By Josh Chetwynd
Rhode Island has become the latest Northeast state jumping on the bandwagon to prevent insurers from using price optimization in setting rates.
On Sept. 18, Rhode Island’s Insurance Division put out a warning to all personal lines property/casualty insurers that if they’ve used price optimization in their rate policies, they have 60 days to re-submit their filings in a way that doesn’t use that tactic.
The concept of price optimization, which is also known as a “loyalty penalty,” takes into account the likelihood that a client might leave an insurer and changes rates based on that probability. Under this strategy, clients more prone to leave will be incentivized with lower premiums.
Over the past few months, state governments throughout the region have been working to abolish this practice.
Rhode Island’s decision mirrors an announcement made by Maine’s insurance department on Aug. 24. That state also set a 60-day window for its state’s personal lines property/casualty insurers to excise any price optimization from their premium calculations.

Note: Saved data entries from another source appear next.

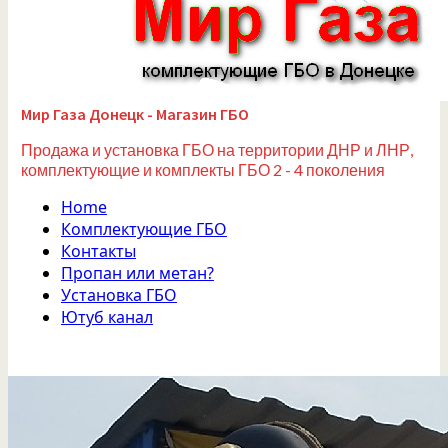
Мир Газа Донецк - Магазин ГБО
Продажа и установка ГБО на территории ДНР и ЛНР,
комплектующие и комплекты ГБО 2 - 4 поколения
Home
Комплектующие ГБО
Контакты
Пропан или метан?
Установка ГБО
Ютуб канал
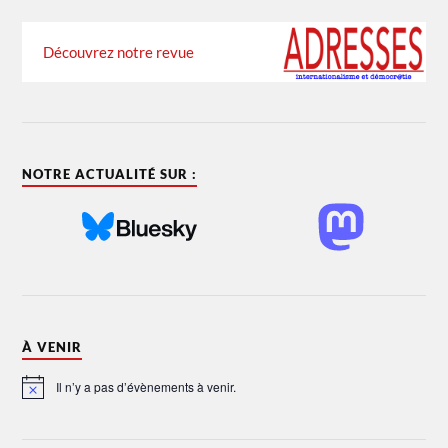
Découvrez notre revue
NOTRE ACTUALITÉ SUR :
À VENIR
Il n’y a pas d’évènements à venir.
Notice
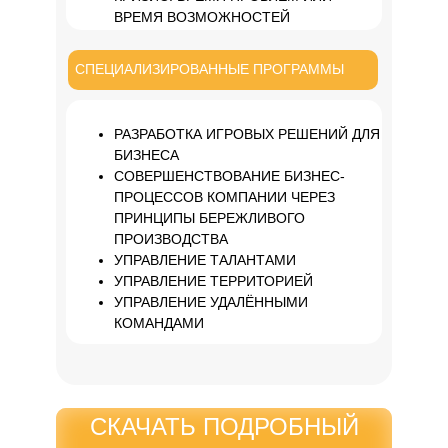
ВРЕМЯ ВОЗМОЖНОСТЕЙ
СПЕЦИАЛИЗИРОВАННЫЕ ПРОГРАММЫ
РАЗРАБОТКА ИГРОВЫХ РЕШЕНИЙ ДЛЯ
БИЗНЕСА
СОВЕРШЕНСТВОВАНИЕ БИЗНЕС-
ПРОЦЕССОВ КОМПАНИИ ЧЕРЕЗ
ПРИНЦИПЫ БЕРЕЖЛИВОГО
ПРОИЗВОДСТВА
УПРАВЛЕНИЕ ТАЛАНТАМИ
УПРАВЛЕНИЕ ТЕРРИТОРИЕЙ
УПРАВЛЕНИЕ УДАЛЁННЫМИ
КОМАНДАМИ
СКАЧАТЬ ПОДРОБНЫЙ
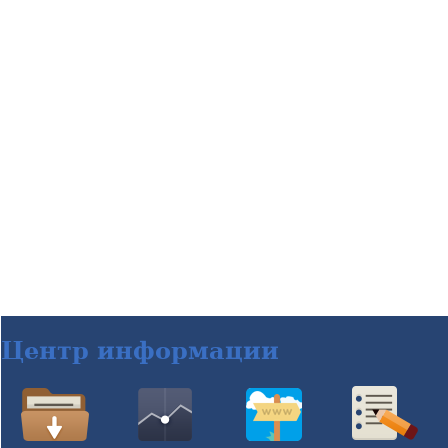
Центр информации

Beyond those specific deadlines, other regional regulators have provided broader warnings.
reported on Aug. 31
that the Pennsylvania Insurance Department warned insurance companies that they were prohibited from utilizing sophisticated computer software or rating model tools to vary premium prices for this purpose.
Likewise, Vermont also hoisted a red flag for insurers who have been making adjustments to rates based on this approach. It is “unfair discrimination” if “price differentials ‘fail to reflect equitably the differences in expected losses and expenses’ for different classes of policyholders,” Vermont’s Department of Financial Regulation said in a bulletin issued on June 24.